# Extracted records
+++

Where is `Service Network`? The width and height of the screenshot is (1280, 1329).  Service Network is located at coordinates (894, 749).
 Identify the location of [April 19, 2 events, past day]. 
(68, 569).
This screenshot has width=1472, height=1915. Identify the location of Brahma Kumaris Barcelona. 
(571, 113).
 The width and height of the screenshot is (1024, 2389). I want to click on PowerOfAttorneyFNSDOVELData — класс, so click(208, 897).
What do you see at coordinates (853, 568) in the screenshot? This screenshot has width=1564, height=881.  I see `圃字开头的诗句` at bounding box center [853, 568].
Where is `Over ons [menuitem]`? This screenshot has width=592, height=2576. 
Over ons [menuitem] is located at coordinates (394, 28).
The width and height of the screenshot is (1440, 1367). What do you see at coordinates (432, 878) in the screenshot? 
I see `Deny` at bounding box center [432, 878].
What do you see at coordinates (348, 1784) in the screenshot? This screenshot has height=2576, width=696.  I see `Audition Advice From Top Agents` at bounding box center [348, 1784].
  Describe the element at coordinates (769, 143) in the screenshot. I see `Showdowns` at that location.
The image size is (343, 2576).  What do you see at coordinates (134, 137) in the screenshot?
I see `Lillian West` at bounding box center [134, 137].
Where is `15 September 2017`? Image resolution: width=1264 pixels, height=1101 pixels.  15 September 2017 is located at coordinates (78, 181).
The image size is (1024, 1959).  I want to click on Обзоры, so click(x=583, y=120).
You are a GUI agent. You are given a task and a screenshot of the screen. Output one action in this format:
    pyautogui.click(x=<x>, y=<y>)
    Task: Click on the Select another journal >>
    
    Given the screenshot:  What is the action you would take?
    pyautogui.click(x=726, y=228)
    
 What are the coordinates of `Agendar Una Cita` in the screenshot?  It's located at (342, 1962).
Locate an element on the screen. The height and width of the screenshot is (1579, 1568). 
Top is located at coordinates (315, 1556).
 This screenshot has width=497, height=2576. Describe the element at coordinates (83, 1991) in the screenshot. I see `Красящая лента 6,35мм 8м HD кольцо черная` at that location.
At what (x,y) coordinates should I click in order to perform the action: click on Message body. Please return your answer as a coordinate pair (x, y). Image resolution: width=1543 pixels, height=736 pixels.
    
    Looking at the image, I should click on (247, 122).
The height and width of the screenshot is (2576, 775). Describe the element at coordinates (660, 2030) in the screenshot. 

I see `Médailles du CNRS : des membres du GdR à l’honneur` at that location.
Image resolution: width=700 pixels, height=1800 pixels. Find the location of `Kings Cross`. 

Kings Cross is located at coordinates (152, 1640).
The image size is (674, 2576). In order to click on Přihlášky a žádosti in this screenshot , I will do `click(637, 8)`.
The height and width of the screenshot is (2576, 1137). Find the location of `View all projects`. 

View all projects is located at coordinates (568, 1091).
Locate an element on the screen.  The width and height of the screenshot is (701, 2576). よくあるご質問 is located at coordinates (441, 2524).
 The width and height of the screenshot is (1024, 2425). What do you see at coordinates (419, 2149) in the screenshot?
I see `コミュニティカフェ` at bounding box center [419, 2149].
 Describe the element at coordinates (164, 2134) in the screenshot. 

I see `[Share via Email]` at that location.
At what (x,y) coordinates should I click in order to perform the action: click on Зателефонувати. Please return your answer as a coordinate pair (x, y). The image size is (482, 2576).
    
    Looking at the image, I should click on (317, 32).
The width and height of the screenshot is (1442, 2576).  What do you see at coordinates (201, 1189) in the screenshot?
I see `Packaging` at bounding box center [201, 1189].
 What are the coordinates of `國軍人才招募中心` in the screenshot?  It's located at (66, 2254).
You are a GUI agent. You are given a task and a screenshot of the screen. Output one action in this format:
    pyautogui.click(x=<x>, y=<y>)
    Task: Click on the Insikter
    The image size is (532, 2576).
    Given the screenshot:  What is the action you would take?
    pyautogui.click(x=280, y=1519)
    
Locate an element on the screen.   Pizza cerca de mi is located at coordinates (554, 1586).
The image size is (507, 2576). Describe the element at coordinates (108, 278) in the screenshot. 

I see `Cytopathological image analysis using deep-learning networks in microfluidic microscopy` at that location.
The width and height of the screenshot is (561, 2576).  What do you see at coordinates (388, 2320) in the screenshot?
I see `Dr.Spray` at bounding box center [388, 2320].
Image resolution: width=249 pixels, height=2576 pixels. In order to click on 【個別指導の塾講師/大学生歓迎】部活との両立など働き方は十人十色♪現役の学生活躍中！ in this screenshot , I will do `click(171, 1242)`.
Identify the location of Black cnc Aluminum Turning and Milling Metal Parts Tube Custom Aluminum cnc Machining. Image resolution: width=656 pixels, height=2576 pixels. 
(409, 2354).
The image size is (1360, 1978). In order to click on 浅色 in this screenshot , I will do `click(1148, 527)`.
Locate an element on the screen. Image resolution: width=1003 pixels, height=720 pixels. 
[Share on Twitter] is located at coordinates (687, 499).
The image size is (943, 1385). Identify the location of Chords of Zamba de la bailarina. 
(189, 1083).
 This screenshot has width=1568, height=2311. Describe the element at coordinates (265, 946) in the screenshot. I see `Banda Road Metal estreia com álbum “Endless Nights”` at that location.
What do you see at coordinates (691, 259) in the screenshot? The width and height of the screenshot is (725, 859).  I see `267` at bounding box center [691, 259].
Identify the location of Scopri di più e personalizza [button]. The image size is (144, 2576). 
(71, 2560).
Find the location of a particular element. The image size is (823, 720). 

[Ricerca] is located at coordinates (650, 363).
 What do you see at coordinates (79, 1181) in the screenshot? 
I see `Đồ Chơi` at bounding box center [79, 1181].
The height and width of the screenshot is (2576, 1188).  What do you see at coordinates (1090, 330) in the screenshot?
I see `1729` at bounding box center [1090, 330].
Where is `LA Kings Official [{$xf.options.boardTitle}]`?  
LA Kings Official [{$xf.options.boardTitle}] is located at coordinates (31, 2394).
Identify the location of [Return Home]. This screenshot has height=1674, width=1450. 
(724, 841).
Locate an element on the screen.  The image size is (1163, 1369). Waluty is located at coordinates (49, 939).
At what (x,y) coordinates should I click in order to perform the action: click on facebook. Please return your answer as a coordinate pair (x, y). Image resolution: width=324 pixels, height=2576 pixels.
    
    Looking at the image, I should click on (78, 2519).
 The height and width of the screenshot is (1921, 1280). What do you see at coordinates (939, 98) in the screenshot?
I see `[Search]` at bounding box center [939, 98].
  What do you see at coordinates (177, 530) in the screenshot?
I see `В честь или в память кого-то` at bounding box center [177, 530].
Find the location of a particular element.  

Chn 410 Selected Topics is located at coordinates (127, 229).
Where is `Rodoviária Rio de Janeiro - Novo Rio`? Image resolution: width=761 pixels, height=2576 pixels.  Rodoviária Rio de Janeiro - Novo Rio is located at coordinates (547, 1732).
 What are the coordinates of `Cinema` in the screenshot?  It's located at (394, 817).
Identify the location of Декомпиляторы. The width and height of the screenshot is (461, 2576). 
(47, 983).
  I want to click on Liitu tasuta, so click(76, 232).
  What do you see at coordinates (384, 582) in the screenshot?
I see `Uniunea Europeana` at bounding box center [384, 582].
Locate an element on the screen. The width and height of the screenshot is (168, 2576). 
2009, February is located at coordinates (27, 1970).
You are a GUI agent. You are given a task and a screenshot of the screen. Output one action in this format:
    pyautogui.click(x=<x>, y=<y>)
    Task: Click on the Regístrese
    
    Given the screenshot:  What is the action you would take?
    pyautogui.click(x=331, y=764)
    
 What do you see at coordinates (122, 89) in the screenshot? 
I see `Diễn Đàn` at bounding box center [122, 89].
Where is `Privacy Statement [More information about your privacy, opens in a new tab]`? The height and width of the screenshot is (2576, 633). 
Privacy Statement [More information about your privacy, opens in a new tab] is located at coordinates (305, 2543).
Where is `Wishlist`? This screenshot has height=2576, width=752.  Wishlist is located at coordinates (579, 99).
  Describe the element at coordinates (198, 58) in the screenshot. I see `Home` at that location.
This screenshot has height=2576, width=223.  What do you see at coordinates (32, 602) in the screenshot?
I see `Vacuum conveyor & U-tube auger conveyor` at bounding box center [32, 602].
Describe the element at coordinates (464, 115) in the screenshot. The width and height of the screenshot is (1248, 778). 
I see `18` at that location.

+++

# Exercise
Which lines of the data contain the word "will"? Copy each one.

# Solution to this problem
The image size is (674, 2576). In order to click on Přihlášky a žádosti in this screenshot , I will do `click(637, 8)`.
Image resolution: width=249 pixels, height=2576 pixels. In order to click on 【個別指導の塾講師/大学生歓迎】部活との両立など働き方は十人十色♪現役の学生活躍中！ in this screenshot , I will do `click(171, 1242)`.
The image size is (1360, 1978). In order to click on 浅色 in this screenshot , I will do `click(1148, 527)`.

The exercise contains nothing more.